| REQUIREMENT |
Pictures should not appear in the copy; the records themselves must be written out exactly.

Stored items

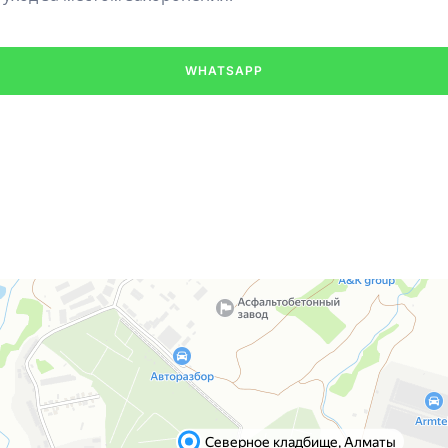
WHATSAPP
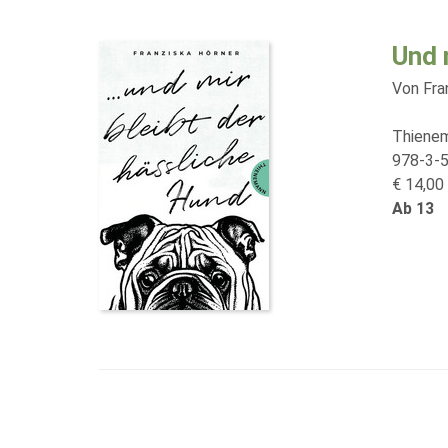
Und 
Von Fra
Thiene
978-3-
€ 14,00 
Ab 13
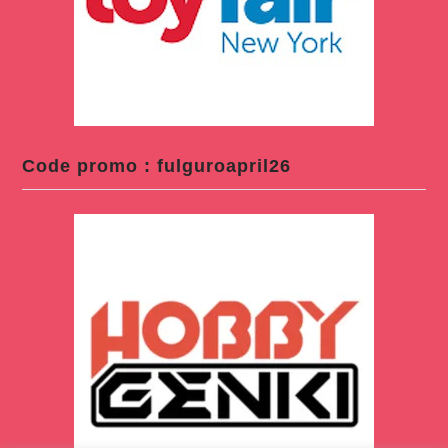
Code promo : fulguroapril26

| ANSWER BOX |
WHATSAPP
Und 
Von Fra
Thiene
978-3-
€ 14,00 
Ab 13
Code promo : fulguroapril26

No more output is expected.